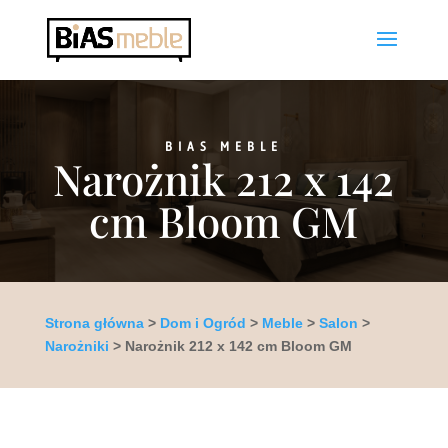
BIAS MEBLE
Narożnik 212 x 142
cm Bloom GM
Strona główna
>
Dom i Ogród
>
Meble
>
Salon
>
Narożniki
> Narożnik 212 x 142 cm Bloom GM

[What this task involves] Go through the data above and return each line containing the string "Bloom".

[Response box]
cm Bloom GM
> Narożnik 212 x 142 cm Bloom GM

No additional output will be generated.